To overcome this problem, farmers are supplementing this vitamin in animal feed. Around 95% of all manufactured vitamin B12 supplements are fed to vitamin B12 deficient farmed animals. People who then eat the meat and dairy from these animals are just receiving the synthetic vitamin B12 that “the middle man-animals” have been fed.
A study by The Framingham Offspring found there was no difference in the vitamin B12 levels of those who ate meat and those who did not. The people with the highest B12 blood levels were those who were taking B12 supplements and eating B12 fortified cereals.
Furthermore, certain health conditions affect vitamin B12 absorption for vegans and non-vegans alike.
The body can only absorb small amounts of vitamin B12 at a time. This explains why dosages are given in microgram (mcg). One microgram (mcg) is 0.000001 gram (g).
The recommended daily dose for adults ranges around 2,4 mcg per day. Pregnant and lactating mothers need more and should consult a doctor about the correct dosage for them. People over 50 don’t absorb vitamin B12 well through food and should take vitamin B12 supplements.
However, the Framingham Offspring found no difference in B12 levels of younger and older adults. This further emphasizes that all of us need to supplement our vitamin B12 intake.
For best absorption, ingest small amounts of fortified food or supplements throughout the day.
Chew them well or let them dissolve in the mouth.
People who have problems absorbing B12 through their digestive system should get vitamin B12 injections.
It is estimated that the body can’t absorb more than around 10mcg vitamin B12 daily.
Vitamin B12 is water-soluble and if we consume too much, it is released into our urine. The body rarely reaches toxic levels of this vitamin.
However, some diseases may cause too much vitamin B12 in the body. This includes kidney failure, blood cancer and blood disorders, leukemia and liver disease.
Early symptoms of too much vitamin B12 include appetite loss and fatigue.
Severe vitamin B12 deficiency may affect around 15% of people.
One of the most important results of vitamin B12 deficiency is a lack of healthy red blood cells in our body. This is called megaloblastic anemia. Red blood cells carry oxygen, and if we have too few of them, we also have too little oxygen.

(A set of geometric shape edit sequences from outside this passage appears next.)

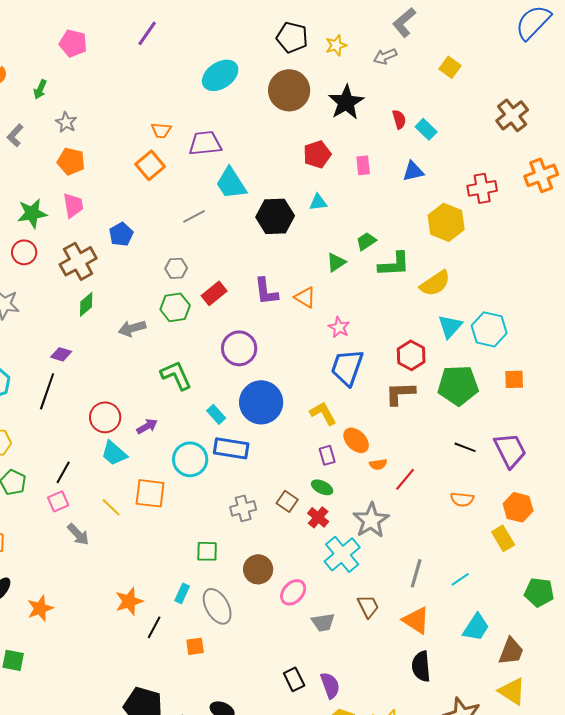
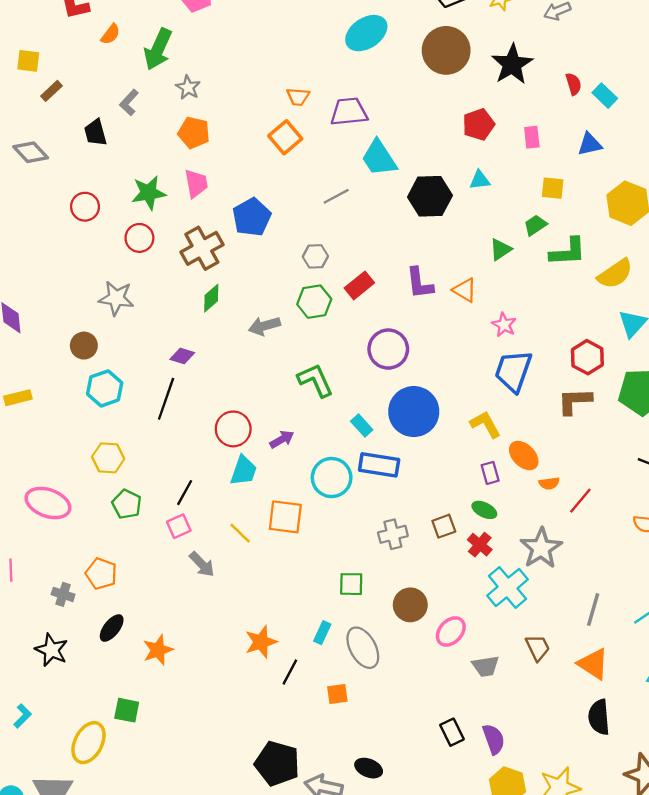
yellow square: (450, 67) -> (553, 188), moved, turned -30
green arrow: (40, 89) -> (158, 49), size x1.8
blue pentagon: (121, 234) -> (252, 217), size x1.4
cyan trapezoid: (114, 453) -> (244, 471), turned -112
brown square: (287, 501) -> (444, 526), turned 35

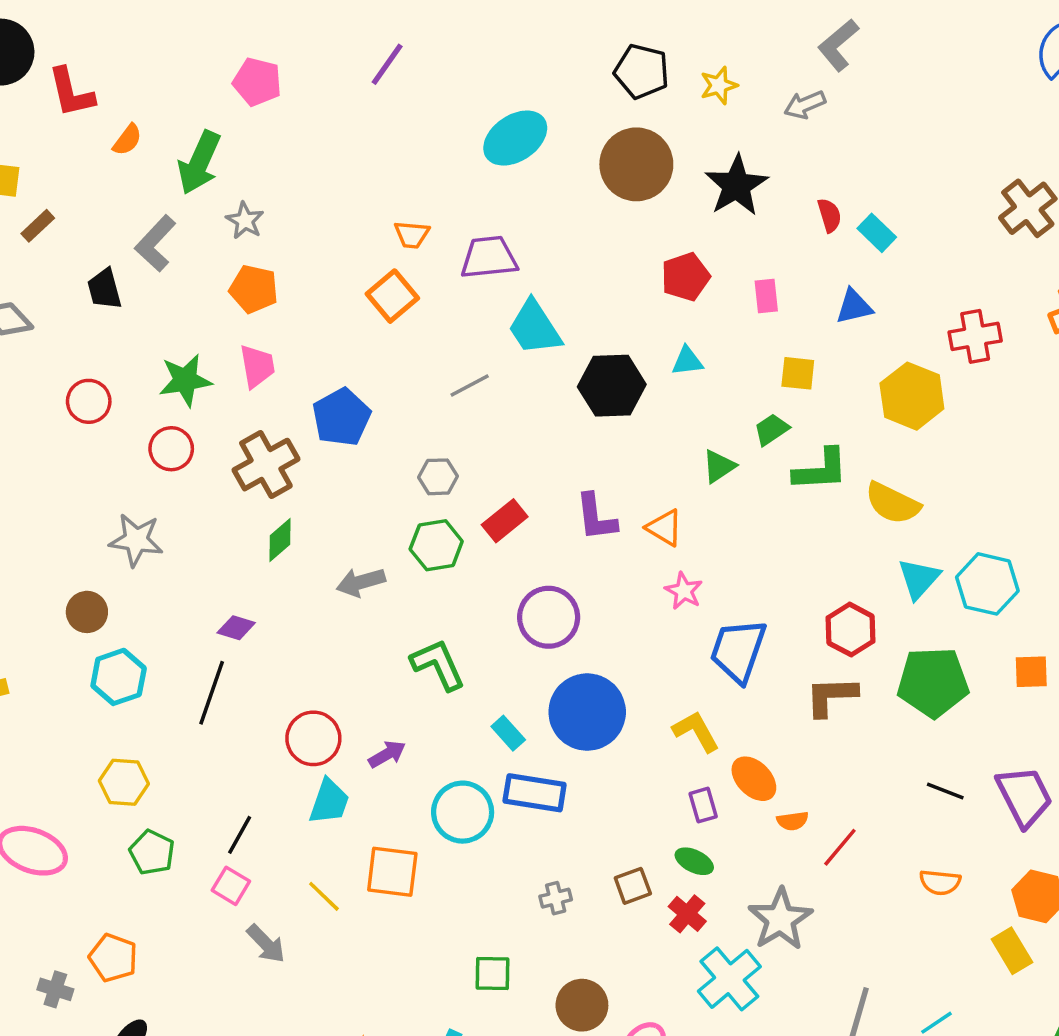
gray L-shape: (129, 102) -> (155, 243), size x1.4
yellow semicircle: (615, 274) -> (893, 503), turned 60
pink star: (504, 325) -> (684, 591), moved
pink square: (179, 526) -> (231, 886), turned -35
gray cross: (393, 534) -> (556, 898), size x0.7

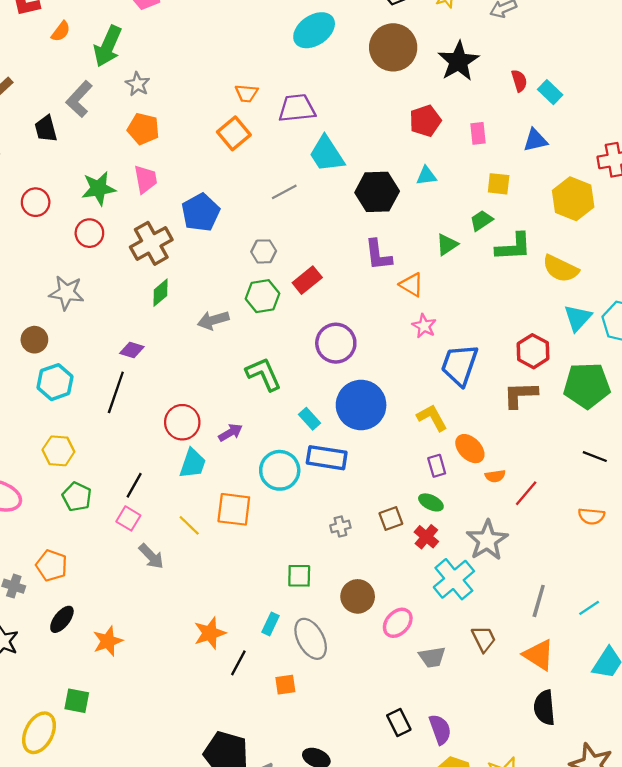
purple L-shape: (596, 517) -> (378, 255), moved

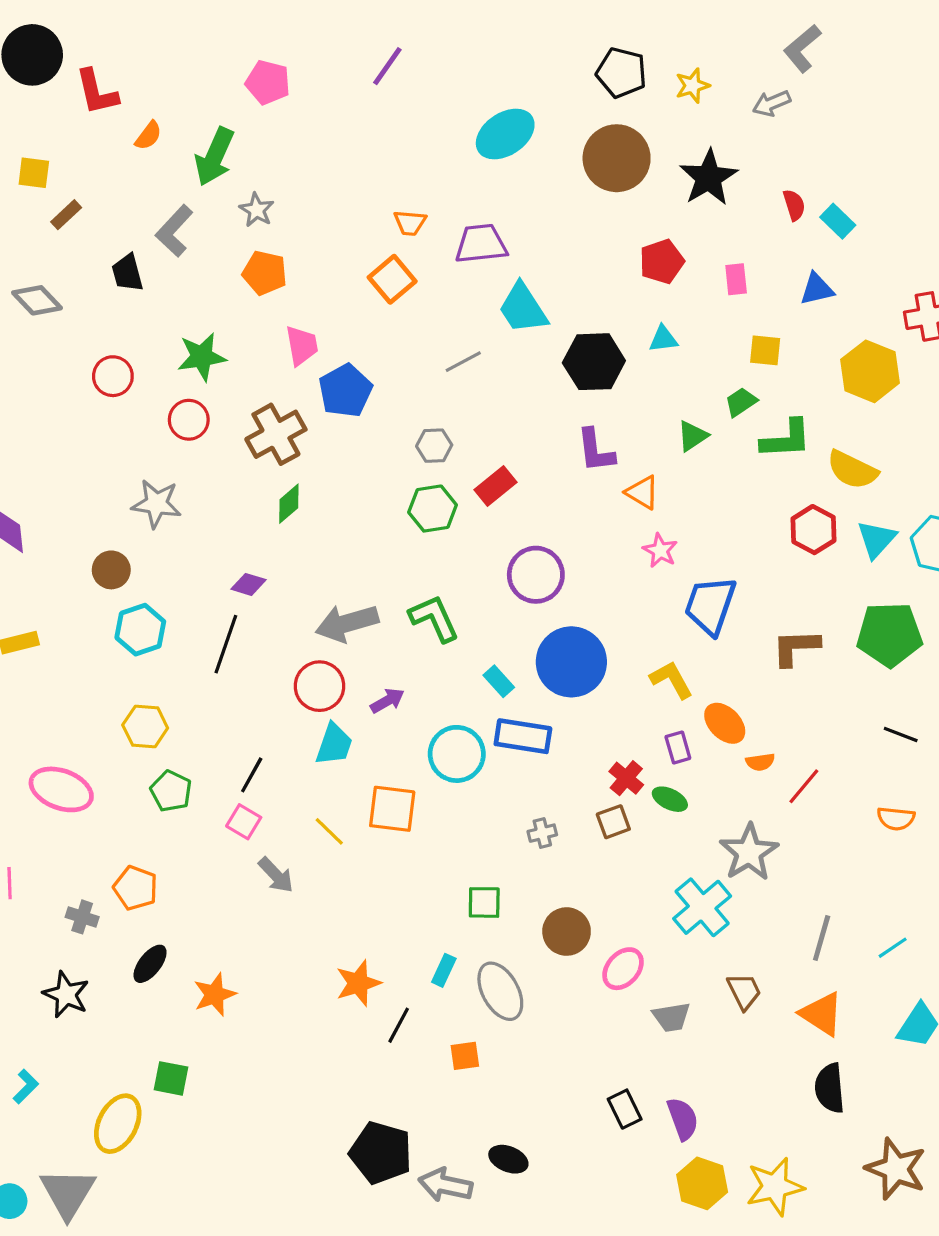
pink trapezoid: (146, 179) -> (302, 345), moved
gray arrow: (213, 320) -> (347, 623), moved, size x1.4
red hexagon: (533, 351) -> (814, 530), moved
red cross: (426, 537) -> (626, 778), moved

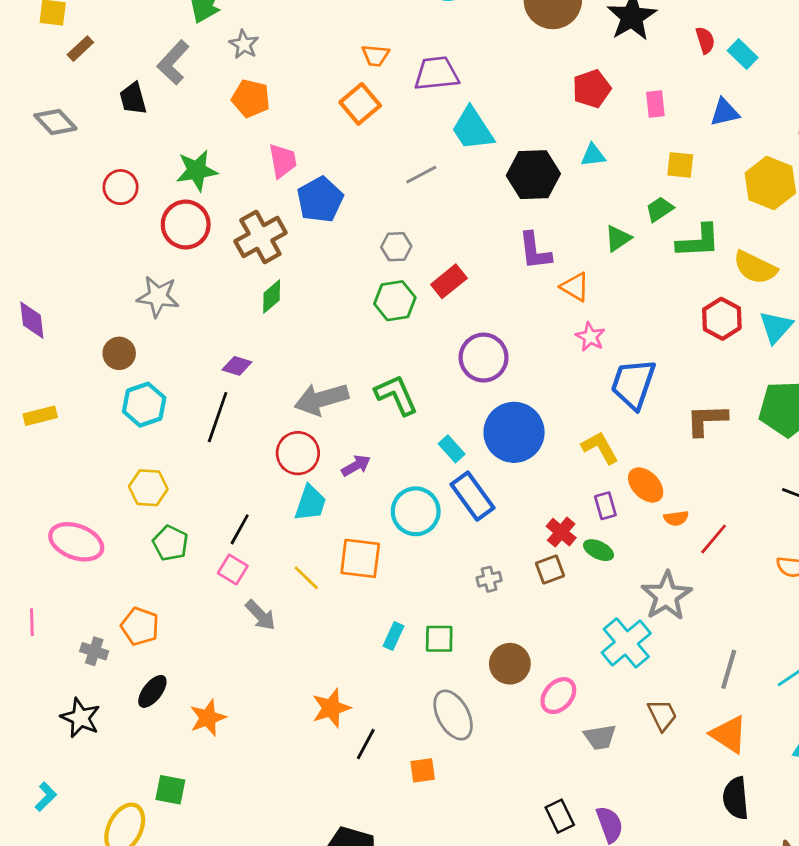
red circle: (189, 420) -> (186, 225), size x1.4
blue rectangle: (523, 736) -> (472, 496), turned 45
cyan rectangle: (444, 970) -> (393, 636), moved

Here are six health problems that too little vitamin B12 usually causes:
Megaloblastic anemia weakens red blood cells. When the liver breaks them down, it releases bilirubin. Bilirubin is brownish and gives the skin a yellowish tone of jaundice.
Too little oxygen in the body can make one feel tired.
3. Fast heart rate and shortness of breath
To ensure that enough oxygen reaches the organs, the heart may start to beat faster.
4. Sore tongue and mouth
When not enough oxygen reaches the mouth, the tongue may become swollen, smooth and red. Ulcers and a burning sensation in the mouth may also occur.
5. Cognitive impairment
Too little oxygen in the brain may lead to poor reasoning, memory loss, irritability, depression, Alzheimer’s and Parkinson’s.
6. Digestive problems
A lack of red blood cells may affect the digestive tract and cause nausea, vomiting and diarrhea.
Symptoms usually disappear when the deficiency is corrected.
Diseases such as Crohn’s disease, celiac disease, atrophic gastritis and pernicious anemia affect absorption.
Taking anti-acid medication for an extended period.
Stomach surgery such as for weight loss may affect absorption.
4. Medicine Interactions
Medicines like the antibiotic chloramphenicol and those for the control of acid reflux and type 2 diabetes may prevent absorption.
5. High homocysteine levels
Vitamin B12 reduces levels of the amino acid homocysteine in the body. That is to say, too little B12 leads to high levels of homocysteine. This may cause chronic conditions like heart disease, stroke, dementia and Alzheimer’s disease.
People who don’t ingest enough vitamin B12 sometimes have elevated levels of homocysteine. A homocysteine level blood test may show vitamin B12 deficiency. Fortunately, folate (vitamin B9), such as in green vegetables, reduces homocysteine levels.